Três projectos, três ideias para ler Manuel Alegre online. A interactividade é o ponto comum entre as três propostas.

Ana Marques, Francisca Paupério e Sónia Vieira da Costa aceitaram o desafio: propôr uma leitura interactiva de “Cão como nós” para ser colocada online. A experiência é nova, e as três propostas vão ser apresentadas hoje às 18h30. As três alunas do curso de Jornalismo e Ciências de Comunicação da Universidade do Porto conversaram com o JPN sobre as suas interpretações do livro de Manuel Alegre. São três abordagens muito diferentes entre si, mas todas visualmente fortes e interactivas.

Nós e vós

“A minha proposta é a construção de uma memória colectiva baseada no livro. É o esforço da memória a recuperar o tempo que já passou”, explica Ana Marques, que baseou o seu projecto “no funcionamento do cérebro, nas transmissão de pensamento, nas sinapses, na forma como a nossa cabeça retém as memórias”. A ideia é “estabelecer uma relação entre o nós e as outras pessoas”, através da armazenagem de ideias que vão sendo enviadas para sítio onde o livro está alojado.

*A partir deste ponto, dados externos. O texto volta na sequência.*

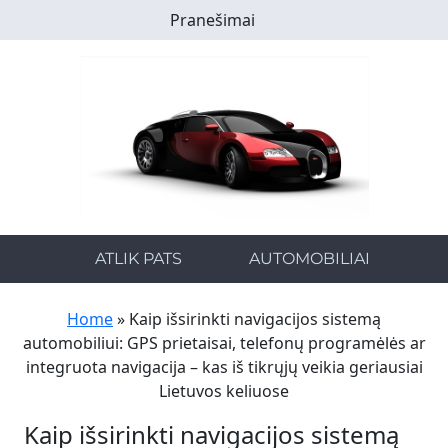
Skip
Pranešimai
to
main
content
ATLIK PATS
AUTOMOBILIAI
Home
»
Kaip išsirinkti navigacijos sistemą
automobiliui: GPS prietaisai, telefonų programėlės ar
integruota navigacija – kas iš tikrųjų veikia geriausiai
Lietuvos keliuose
Kaip išsirinkti navigacijos sistemą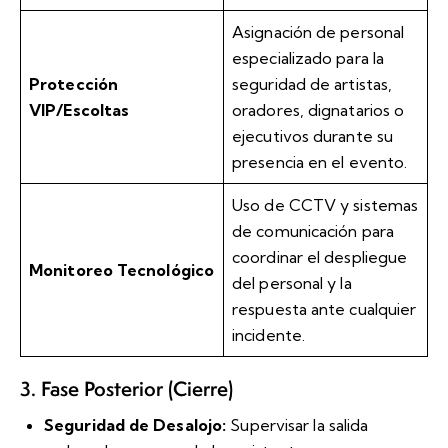
Asignación de personal
especializado para la
Protección
seguridad de artistas,
VIP/Escoltas
oradores, dignatarios o
ejecutivos durante su
presencia en el evento.
Uso de CCTV y sistemas
de comunicación para
coordinar el despliegue
Monitoreo Tecnológico
del personal y la
respuesta ante cualquier
incidente.
3. Fase Posterior (Cierre)
Seguridad de Desalojo:
Supervisar la salida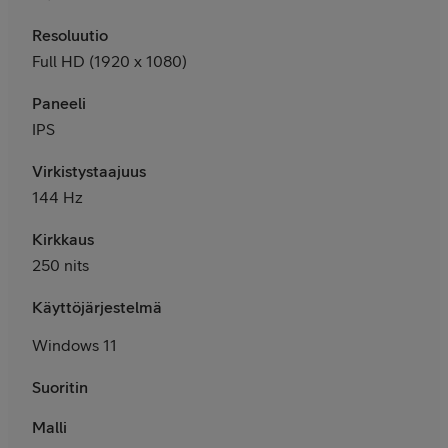
Resoluutio
Full HD (1920 x 1080)
Paneeli
IPS
Virkistystaajuus
144 Hz
Kirkkaus
250 nits
Käyttöjärjestelmä
Windows 11
Suoritin
Malli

É possivel enviar textos, fotografias, sons e videos com a interpretação do leitor sobre “Cão como nós”, ao mesmo tempo que se podem ler excertos do livro que Ana Marques considerou “mais importantes, e que correspondem à [sua] interpretação do livro”. “O leitor envia a sua memória, mas fica sem saber quando é que a pode voltar a ver”, diz. A aleatoriedade é total e é o sistema que escolhe quando é que o leitor poderá voltar a contactar com essa memória. Assim, cria-se uma comunidade online onde os diversos leitores podem ver as memórias uns dos outros, gerando uma leitura paralela ao próprio livro.

Somos um só

A proposta de Francisca Paupério é baseada na “complementariedade”. “A vida e a morte, e outras dualidades do quotidiano, complementam-se num poema final”. A aluna do curso de Jornalismo e Ciências da Comunicação propõe uma desconstrução do livro, numa abordagem muito pessoal. “Interessou-me mais desenvolver um conceito visual, um mecanismo novo de leitura de ‘Cão como nós’”, explica. Talvez por isso mesmo, Francisca Paupério duvida um pouco da possibilidade de este projecto ser comercializável. “É provável que consiga viver de forma isolada, mas é uma abordagem muito pessoal ao livro. Depende da concordância do autor [Manuel Alegre]”. É uma visão conceptual, onde o leitor vai seguindo excertos escolhidos pela autora, de onde se vão destacando palavras que culminam na construção do poema final.

“Postscriptum”

“O objectivo é simular uma troca de correspondência entre os leitores e o Manuel Alegre”, explica Sónia Vieira da Costa, que resume assim a sua ideia para uma leitura online de “Cães como nós”. Quem se inscreve no sítio irá receber um postal com o primeiro capítulo do livro. O leitor pode responder a esse postal, escrevendo o que quiser, de modo a ir criando a sua própria história, diferente do livro de Manuel Alegre. “Todos os leitores poderão ler as histórias dos outros e assim consegue-se criar uma rede online a partir do livro, uma espécie de fórum”, afirma Sónia da Costa. Se o leitor responder ao postal, irá receber outro com a continuação de “Cão como nós”. “A resposta não terá data certa. Quero que seja mesmo como se fosse uma troca de correspondência antiga, para criar aquela ansiedade, aquele sentimento de antecipação de quem quer receber uma resposta, mas que nunca sabe quando é que ela vai chegar”.

Esta proposta é talvez a que tem mais possibilidades de ser vendida. A aluna diz “que não há nenhuma interpretação pessoal, não há nenhum conceito abstracto”. “O meu projecto baseia-se na interactividade entre o livro e o leitor, ao mesmo tempo que cria online a possibilidade de cada um dos leitores ler e criar as suas próprias histórias”, explica.